- _WORK REQUIRED_: Pictures aside, output each record exactly.

Extracted page text data
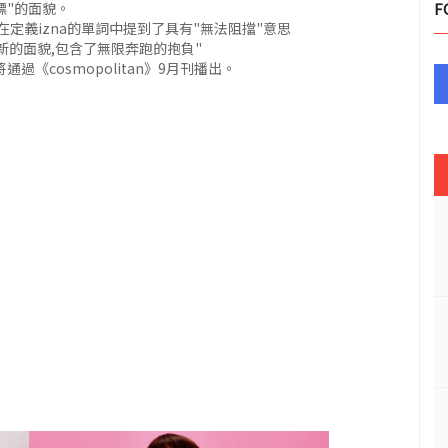
標"的面貌。
F
)在定義izna的單詞中提到了具有"無法阻擋"意思
為了展現新的面貌,包含了無限奔跑的抱負"
過《cosmopolitan》9月刊播出。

- _EXPECTED OUTPUT_:
標"的面貌。
F
)在定義izna的單詞中提到了具有"無法阻擋"意思
為了展現新的面貌,包含了無限奔跑的抱負"
過《cosmopolitan》9月刊播出。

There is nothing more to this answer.